9th
READ POEMS, EAT TOAST!
All I have to say to anybody worrying about how art will fare in our crummy new future is: READ POEMS.
Back a few years ago I cherished a small hope that I could figure out a way to get important poets paid like important visual artists, but I take that back. Now we are all going to be paid like poets if we get paid at all. If poets can make work under a no-money, nobody cares about you system, then so can artists. These shining little objects have been constructed without assistants, without dealers, and without much glory waiting at the end of the line, except maybe the prospect of getting laid after the book party.
I have admired Joe Wenderoth’s intro to Graham Foust’s book, Leave the Room to Itself for a long time and now it’s sounding even better. Incidentally, artists, Wenderoth got to write this essay because he was the judge of the 2003 Sawtooth Poetry Prize, which sponsored the publication of the book. That’s how you get a book published as a young poet, you have to win a PRIZE. There are like, 4 of these. Wenderoth was probably awarded the honor of judging this prize, and writing this essay because everybody likes his book, Letters to Wendy’s, or maybe it was something else noteworthy he did. Poets get jobs, rather than, say, cold hard Brooklyn real estate when they attain amazing professional success.
Joe Wenderoth quotes Paul Celan, who says that poets can get on with their work under rotten conditions, “…with manmade stars flying overhead, unsheltered even by the traditional tent of the sky, exposed in an unsuspected, terrifying way, carry their existence into language, racked by reality and in search of it.” Wenderoth goes on expand on Celan’s thought, which I am just going to go ahead and quote here because I’ve had this paragraph almost constantly in mind for about a month:
“Many of the younger American poets I have encountered in the last ten years seem at home — and grateful to be home in the shelterlessness of American “life”.
He says that younger American poets manage this by making friends, and recognizing each other’s accomplishments, and since no cash is changing hands you know that when someone likes your work they aren’t bullshitting you because there is incentive for them to lie. What we have after living like this for a while is art that we get to keep and pass around - it can sustain us and encourage us to keep trying to wring what we can out of ourselves for other people.
JW rather loftily puts it: “The struggle is, in my view, dignified — never self congratulatory, never self pitying — and it has produced sounds for us to come back to — sounds to set out from.”
If you still think we are without hope, please read Graham Foust’s essay on Jack Spicer (in Jacket Magazine.) Spicer thought the poetry world was corrupt (how would he have gotten through an opening at Dietch Projects, I wonder??) and wrote a hard to ignore poem, “This Ocean”, which kicks up salt and air and the bread we live on in our faces and ends, “No/One listens to poetry.”
Some friends of Article, Cecily Iddings and Chris Hosea, have started a project that proves the power of reading and writing together in shitty times, it’s called The Blue Letter.
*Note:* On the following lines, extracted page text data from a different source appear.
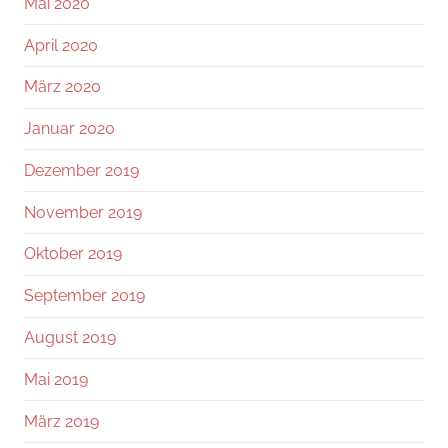
Mai 2020
April 2020
März 2020
Januar 2020
Dezember 2019
November 2019
Oktober 2019
September 2019
August 2019
Mai 2019
März 2019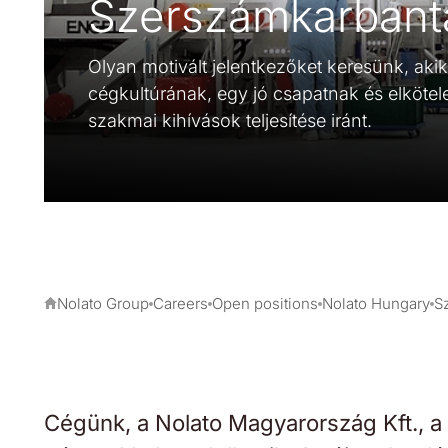
Szerszámkarbant
Olyan motivált jelentkezőket keresünk, aki
cégkultúrának, egy jó csapatnak és elkötele
szakmai kihívások teljesítése iránt.
Nolato Group
Careers
Open positions
Nolato Hungary
S
Cégünk, a Nolato Magyarország Kft., a 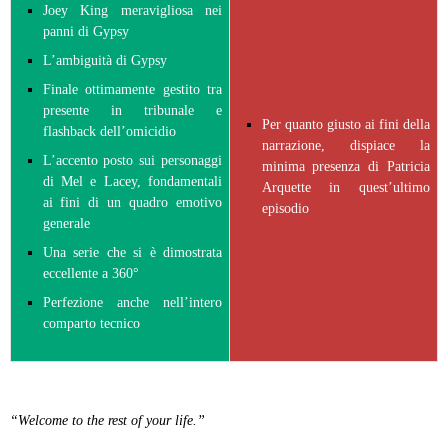
Joey King meravigliosa nei
panni di Gypsy
L’ambiguità di Gypsy
Finale ottimamente gestito tra
presente in tribunale e
Per quanto giusto ai fini della
flashback dell’omicidio
narrazione, dispiace la
L’accento posto sui personaggi
minima presenza di Patricia
di Mel e Lacey, fondamentali
Arquette in quest’ultimo
ai fini di un quadro emotivo
episodio
generale
Una serie che si è dimostrata
eccellente a 360°
Perfezione anche nell’intero
comparto tecnico
“Welcome to the rest of your life.”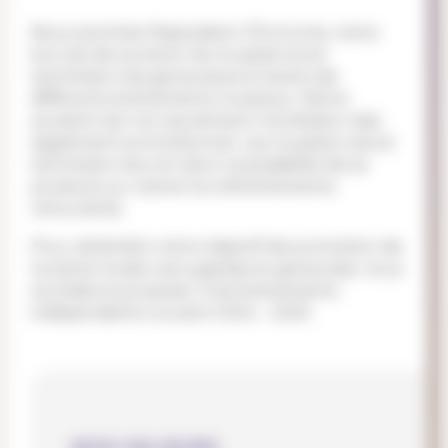
Nous sommes l'Association l'Enclume, notre
but est de soutenir les musicien.es et
technicien.nes genevois.es à travers de
différents événements musicaux. Notre
soutient est non seulement monétaire mais
également promotionnel. Les musicien.nes et
technicien.nes ont donc la possibilité de se
produire sur scène lors d'événements
rémunérés.
Pour atteindre notre objectif de promotion de
la scène locale carougeoise et genevoise, nous
souhaitons proposer trois événements
indépendants courant 2024 - 2025.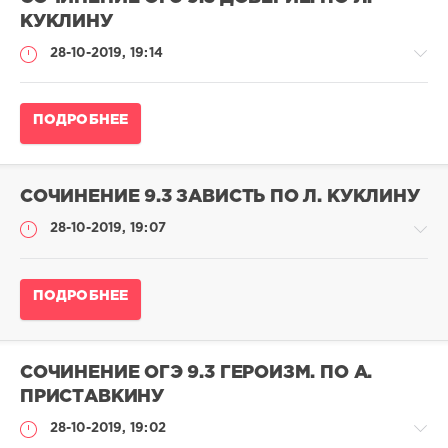
adminn
КУКЛИНУ
177
28-10-2019, 19:14
596
0
Сочинение
ПОДРОБНЕЕ
ОГЭ
по
русскому
языку
СОЧИНЕНИЕ 9.3 ЗАВИСТЬ ПО Л. КУКЛИНУ
adminn
28-10-2019, 19:07
69
064
0
Сочинение
ПОДРОБНЕЕ
ОГЭ
по
русскому
языку
СОЧИНЕНИЕ ОГЭ 9.3 ГЕРОИЗМ. ПО А.
adminn
ПРИСТАВКИНУ
48
28-10-2019, 19:02
603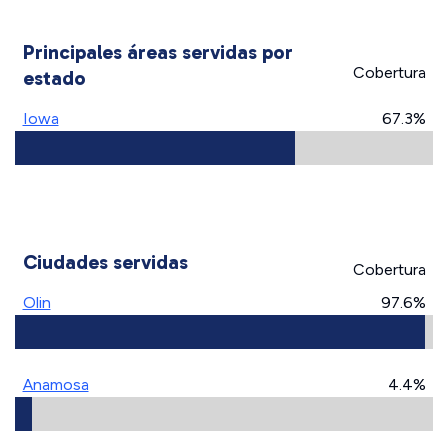
Principales áreas servidas por
Cobertura
estado
Iowa
67.3%
Ciudades servidas
Cobertura
Olin
97.6%
Anamosa
4.4%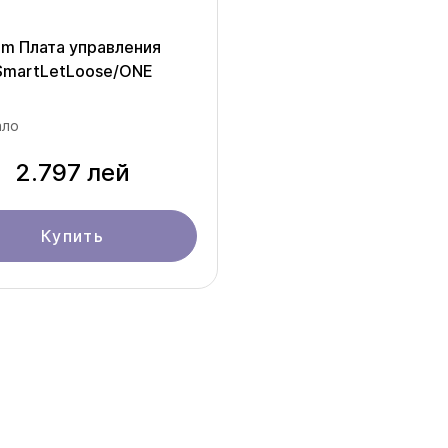
nim Плата управления
SmartLetLoose/ONE
ло
2.797 лей
Купить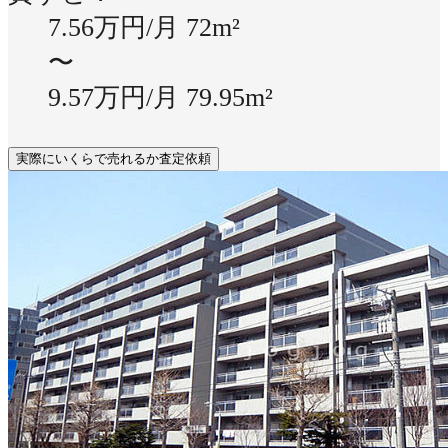
7.56万円/月
72m²
〜
9.57万円/月
79.95m²
実際にいくらで売れるか査定依頼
It’s a letter, really, it comes in the actual mail, on different colored paper every time. Chris and Cecily use it to house groups of poems from a few poets per letter (so far, Dara Weir, Lisa Robertson) and also to excerpt correspondence from Blue Letter readers. It is not a high walled, pearly floored venue but it’s a big space where things can happen, and do. Send a postcard to:
The Blue Letter
93 1st Place
Apt. 2R
Brooklyn, NY 11231
or email theblueletter@gmail.com…
to get on the list. Art is going to be okay. Toast is cheap and poems are free.